On Saturday, Lisa and I went to the Wright Patterson Air Force Base Museum in Dayton, Ohio on our way home from visiting with family in Middletown (Metro Cincy). A number of our family members went as well. Part of the museum dealt with the holocaust and included a map with swastikas marking the locations of concentration camps. In a flash I remembered visiting a holocaust museum in Eastern Europe. It was increadibly sobering. I remember walking into a small room in the museum and being told that hundreds of Jews were housed in a room this size. Unbelievable.
On another day in Lithuania we drove far into the countryside and ended outside an old rusted fence. Through the fence lay four below-ground silos...a former Russian nuclear missile base. We climbed down into one of the silos, walking underground in dimly-lit hallways hallways. Then crawling up through a hatch into the actual silo.
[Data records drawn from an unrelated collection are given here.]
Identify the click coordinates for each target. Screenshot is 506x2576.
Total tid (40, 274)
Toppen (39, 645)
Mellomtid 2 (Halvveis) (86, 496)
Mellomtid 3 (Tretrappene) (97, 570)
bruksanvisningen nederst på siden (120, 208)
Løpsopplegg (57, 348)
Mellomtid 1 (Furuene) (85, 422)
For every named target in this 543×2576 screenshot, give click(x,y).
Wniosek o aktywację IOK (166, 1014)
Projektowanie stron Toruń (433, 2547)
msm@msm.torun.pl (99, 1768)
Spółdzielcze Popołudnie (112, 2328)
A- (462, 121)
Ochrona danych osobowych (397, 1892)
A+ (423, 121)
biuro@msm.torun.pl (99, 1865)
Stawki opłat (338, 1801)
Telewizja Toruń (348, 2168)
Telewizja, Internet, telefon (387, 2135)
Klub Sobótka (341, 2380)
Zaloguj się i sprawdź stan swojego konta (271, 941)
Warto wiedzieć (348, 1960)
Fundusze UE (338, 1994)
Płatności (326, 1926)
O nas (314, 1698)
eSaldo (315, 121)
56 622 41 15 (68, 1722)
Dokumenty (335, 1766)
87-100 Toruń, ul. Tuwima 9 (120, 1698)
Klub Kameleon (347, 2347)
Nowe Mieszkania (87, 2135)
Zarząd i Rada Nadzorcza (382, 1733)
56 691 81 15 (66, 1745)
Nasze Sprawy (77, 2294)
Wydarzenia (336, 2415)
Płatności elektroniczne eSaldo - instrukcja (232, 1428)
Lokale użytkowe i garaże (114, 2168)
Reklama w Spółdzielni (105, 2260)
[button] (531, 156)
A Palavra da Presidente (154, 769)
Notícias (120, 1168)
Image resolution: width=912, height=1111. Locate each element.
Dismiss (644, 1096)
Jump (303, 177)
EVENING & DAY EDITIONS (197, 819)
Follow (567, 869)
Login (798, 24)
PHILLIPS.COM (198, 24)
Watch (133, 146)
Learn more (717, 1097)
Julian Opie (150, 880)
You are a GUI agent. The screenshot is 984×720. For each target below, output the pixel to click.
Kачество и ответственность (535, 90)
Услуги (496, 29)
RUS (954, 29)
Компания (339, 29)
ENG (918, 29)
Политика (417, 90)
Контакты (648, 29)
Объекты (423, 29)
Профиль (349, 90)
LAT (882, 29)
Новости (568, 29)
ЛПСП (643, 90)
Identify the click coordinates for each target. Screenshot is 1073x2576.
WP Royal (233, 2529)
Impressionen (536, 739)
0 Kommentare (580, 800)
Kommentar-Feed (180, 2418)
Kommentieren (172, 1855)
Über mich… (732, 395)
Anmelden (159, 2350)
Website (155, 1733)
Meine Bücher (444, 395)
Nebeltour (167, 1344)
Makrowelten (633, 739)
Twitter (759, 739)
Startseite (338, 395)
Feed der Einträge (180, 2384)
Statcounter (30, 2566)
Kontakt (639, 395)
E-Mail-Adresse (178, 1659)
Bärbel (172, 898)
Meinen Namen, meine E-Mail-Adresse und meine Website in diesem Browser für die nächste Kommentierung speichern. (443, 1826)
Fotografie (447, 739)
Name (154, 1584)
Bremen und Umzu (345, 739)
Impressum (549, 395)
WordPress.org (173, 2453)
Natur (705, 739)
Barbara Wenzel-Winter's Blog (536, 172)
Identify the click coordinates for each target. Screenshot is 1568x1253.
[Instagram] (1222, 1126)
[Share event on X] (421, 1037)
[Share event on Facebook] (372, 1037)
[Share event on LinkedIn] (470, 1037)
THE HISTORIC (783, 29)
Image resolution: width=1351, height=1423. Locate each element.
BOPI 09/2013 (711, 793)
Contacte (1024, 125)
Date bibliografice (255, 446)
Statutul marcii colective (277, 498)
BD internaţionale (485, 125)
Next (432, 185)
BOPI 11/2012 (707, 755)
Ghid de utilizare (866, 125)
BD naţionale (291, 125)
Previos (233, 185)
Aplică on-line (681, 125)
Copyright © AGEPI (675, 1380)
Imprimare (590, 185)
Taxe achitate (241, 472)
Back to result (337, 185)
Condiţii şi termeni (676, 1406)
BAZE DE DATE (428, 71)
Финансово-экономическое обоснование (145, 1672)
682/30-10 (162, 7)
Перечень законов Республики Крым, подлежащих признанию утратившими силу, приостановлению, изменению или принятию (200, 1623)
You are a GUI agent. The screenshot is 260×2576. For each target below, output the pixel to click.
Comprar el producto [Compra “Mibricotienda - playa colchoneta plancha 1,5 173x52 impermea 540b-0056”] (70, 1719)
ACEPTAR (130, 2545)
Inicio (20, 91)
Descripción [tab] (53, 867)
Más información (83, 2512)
Things you don't have the opportunity to see every day.

Another day in Lithuania we visited the Hill of Crosses:
I was in a forest over the Baltic Sea, on a mountain where I could see Russia, in a Latvian Opera House.

What an opportunity. And I almost didn't go...the day before I left, I was sad to be leaving the dorms early.
My cubemate has a sign that says, "Always do what scares you." Not sure what to think about that. Today, I think it's great advice.